Among the deficiencies noted by the BCSC at the time were that some of the documents had inaccurate or missing financial statements, did not properly disclose short- and long-term objectives and did not “adequately disclose material agreements.”

The BCSC stated that WebNet raised about $8.74 million from 916 investors in B.C., several other provinces and the U.S.

In July 2008, WebNet laid off more than 100 employees in Abbotsford without notice and suspended its broadband wireless network, high-speed Internet and Internet phone services and shut down its Abbotsford retail store.

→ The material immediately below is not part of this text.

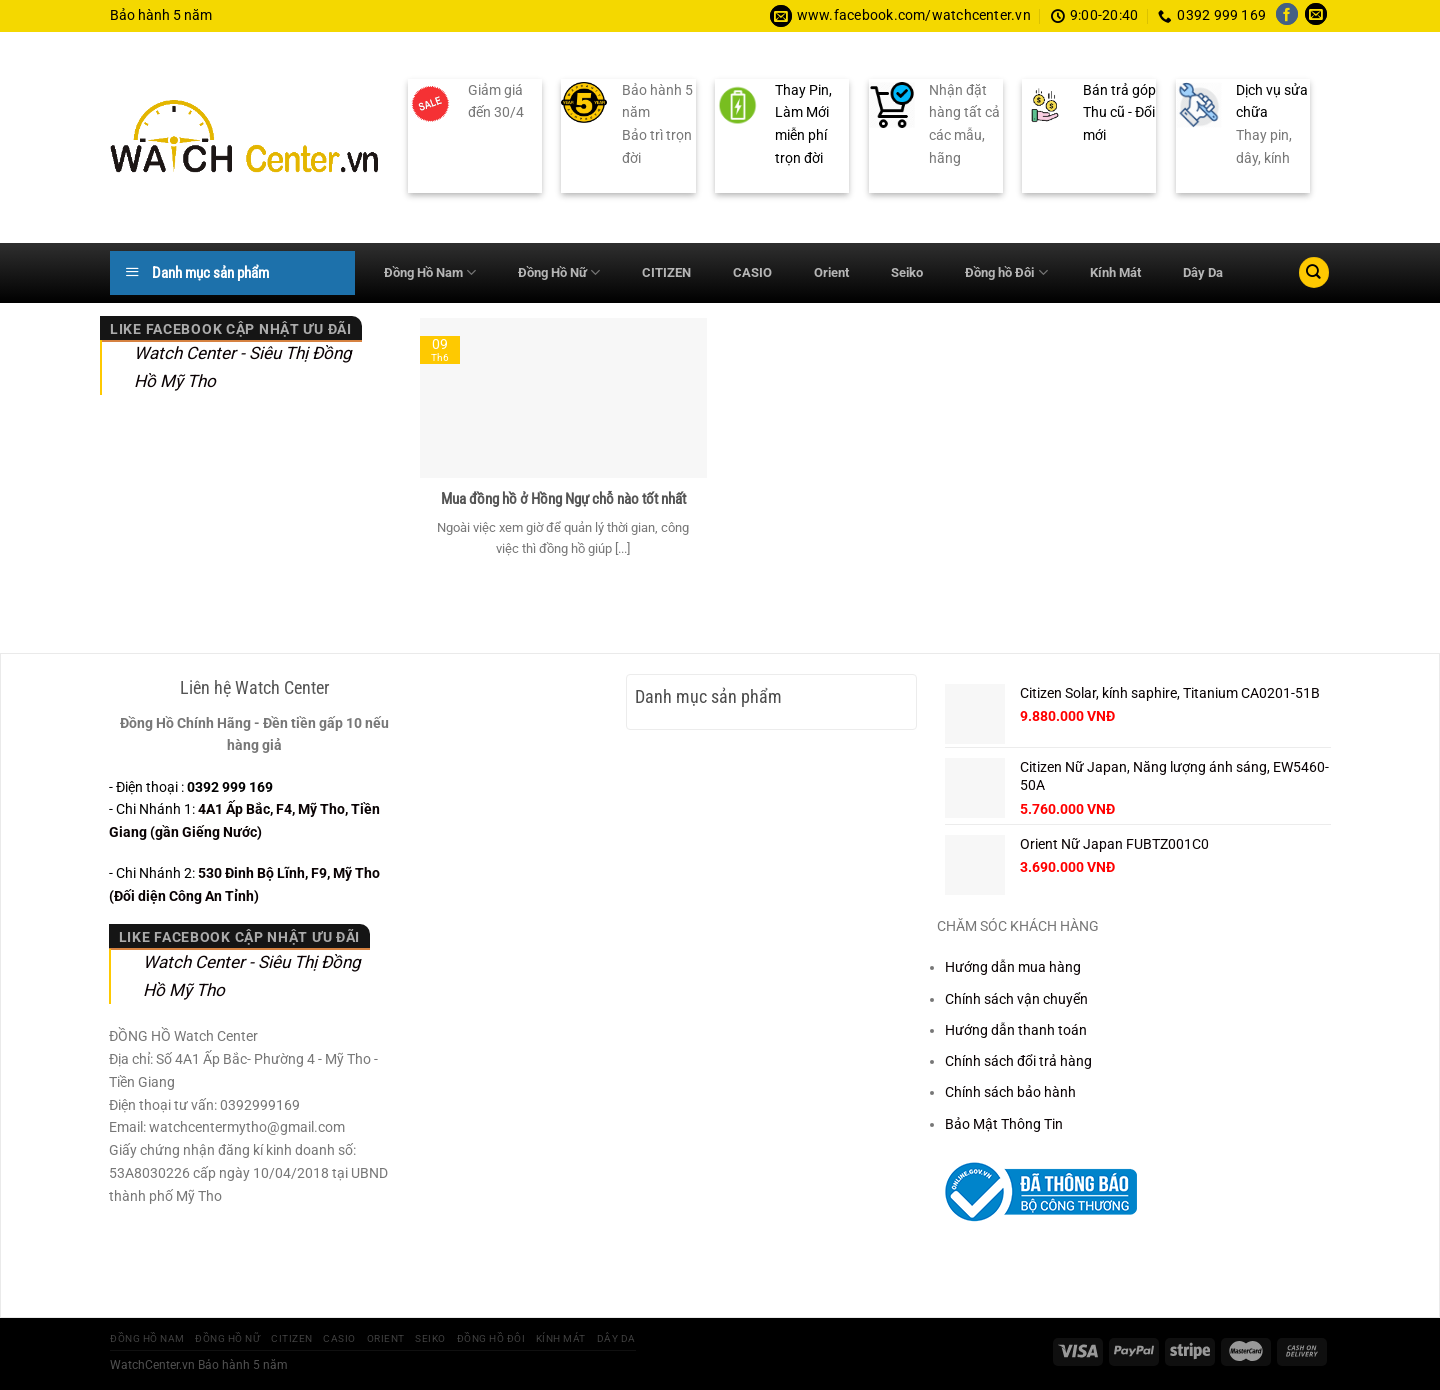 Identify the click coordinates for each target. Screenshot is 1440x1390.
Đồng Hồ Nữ (559, 272)
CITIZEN (666, 272)
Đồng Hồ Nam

In addition to the 20-year ban on trading securities, Carrington was prohibited from acting as a director or officer of any issuer, acting as a manager or consultant in the securities market, and from engaging in investor relations.

Shortly after the ban was issued, Carrington began approaching former WebNet investors, requesting their involvement in  four gold and silver mines in southeast Oregon.

The individuals were invited to turn over their WebNet shares, with the cash value exchanged for an equal number of shares in the mining operation.

In documents sent to the investors, and previously obtained by the Abbotsford News, Carrington claimed each share was expected to list on the Frankfurt Stock Exchange for between one and 1.3 euros, meaning 10,000 shares would be the equivalent of 13,000 euros, or about $18,590 US at the time.

Once the shares reached double the value of their WebNet investment, the individuals would be asked to turn over the trust of their WebNet shares, and “any obligations by (Carrington) to recover your investment will be extinguished.”

There is no indication that the Golden Trunk Mines venture ever progressed.